▸ **Task to carry out**
What is needed is a copy of each line in the listing that contains "eğitim".
::::::::::
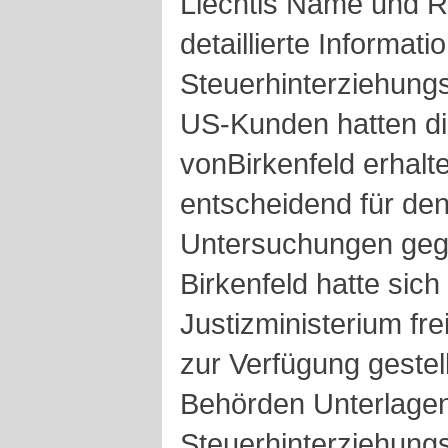
Liechtis Name und Ro
detaillierte Informat
Steuerhinterziehung
US-Kunden hatten di
vonBirkenfeld erhal
entscheidend für den
Untersuchungen geg
Birkenfeld hatte sic
Justizministerium fre
zur Verfügung gestellt
Behörden Unterlagen
Steuerhinterziehungs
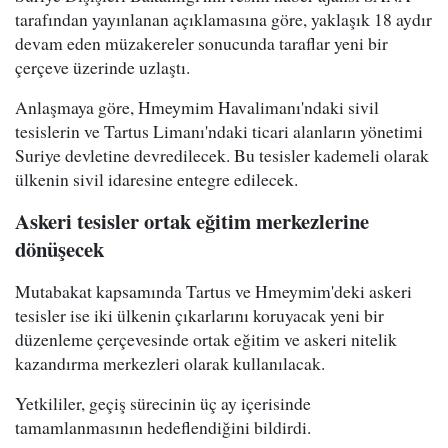
tarafından yayınlanan açıklamasına göre, yaklaşık 18 aydır
devam eden müzakereler sonucunda taraflar yeni bir
çerçeve üzerinde uzlaştı.
Anlaşmaya göre, Hmeymim Havalimanı'ndaki sivil
tesislerin ve Tartus Limanı'ndaki ticari alanların yönetimi
Suriye devletine devredilecek. Bu tesisler kademeli olarak
ülkenin sivil idaresine entegre edilecek.
Askeri tesisler ortak eğitim merkezlerine
dönüşecek
Mutabakat kapsamında Tartus ve Hmeymim'deki askeri
tesisler ise iki ülkenin çıkarlarını koruyacak yeni bir
düzenleme çerçevesinde ortak eğitim ve askeri nitelik
kazandırma merkezleri olarak kullanılacak.
Yetkililer, geçiş sürecinin üç ay içerisinde
tamamlanmasının hedeflendiğini bildirdi.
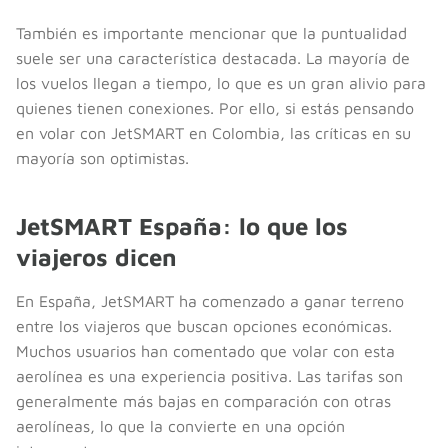
También es importante mencionar que la puntualidad
suele ser una característica destacada. La mayoría de
los vuelos llegan a tiempo, lo que es un gran alivio para
quienes tienen conexiones. Por ello, si estás pensando
en volar con JetSMART en Colombia, las críticas en su
mayoría son optimistas.
JetSMART España: lo que los
viajeros dicen
En España, JetSMART ha comenzado a ganar terreno
entre los viajeros que buscan opciones económicas.
Muchos usuarios han comentado que volar con esta
aerolínea es una experiencia positiva. Las tarifas son
generalmente más bajas en comparación con otras
aerolíneas, lo que la convierte en una opción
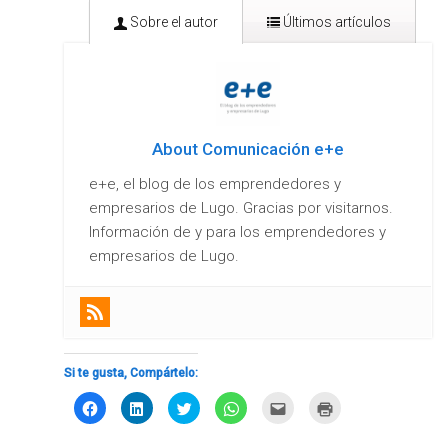
Sobre el autor
Últimos artículos
About Comunicación e+e
e+e, el blog de los emprendedores y
empresarios de Lugo. Gracias por visitarnos.
Información de y para los emprendedores y
empresarios de Lugo.
Si eres mujer y emprendedora en Galicia,
conoce el Programa EMEGA
- 28/07/2021
Bono Autónomos, un programa de ayudas
Si te gusta, Compártelo:
para la mejora de estos negocios en Galicia
-
Haz
Haz
Haz
Haz
Haz
Haz
27/07/2021
clic
clic
clic
clic
clic
clic
para
para
para
para
para
para
Cuatro apuntes sobre las ayudas para
compartir
compartir
compartir
compartir
enviar
imprimir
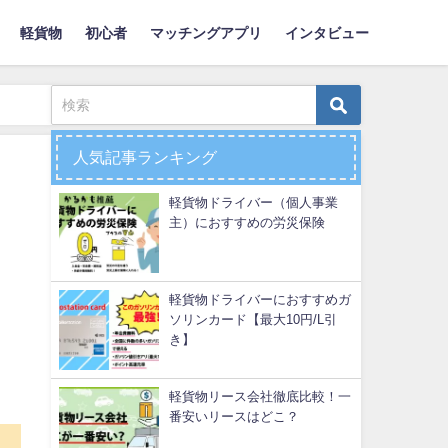
軽貨物
初心者
マッチングアプリ
インタビュー
人気記事ランキング
軽貨物ドライバー（個人事業
主）におすすめの労災保険
軽貨物ドライバーにおすすめガ
ソリンカード【最大10円/L引
き】
軽貨物リース会社徹底比較！一
番安いリースはどこ？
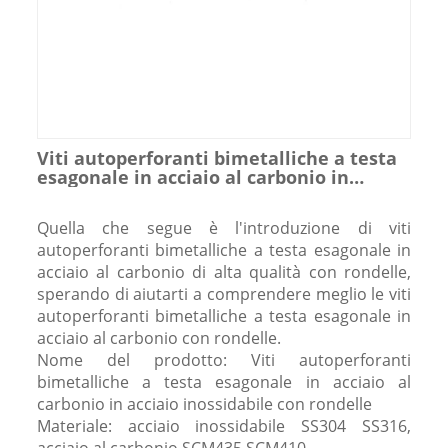
Viti autoperforanti bimetalliche a testa
esagonale in acciaio al carbonio in
acciaio inossidabile con rondelle
Quella che segue è l'introduzione di viti
autoperforanti bimetalliche a testa esagonale in
acciaio al carbonio di alta qualità con rondelle,
sperando di aiutarti a comprendere meglio le viti
autoperforanti bimetalliche a testa esagonale in
acciaio al carbonio con rondelle.
Nome del prodotto: Viti autoperforanti
bimetalliche a testa esagonale in acciaio al
carbonio in acciaio inossidabile con rondelle
Materiale: acciaio inossidabile SS304 SS316,
acciaio al carbonio SCM435 SCM410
::::::::::
▸ **Response to the task**
Askeri tesisler ortak eğitim merkezlerine
düzenleme çerçevesinde ortak eğitim ve askeri nitelik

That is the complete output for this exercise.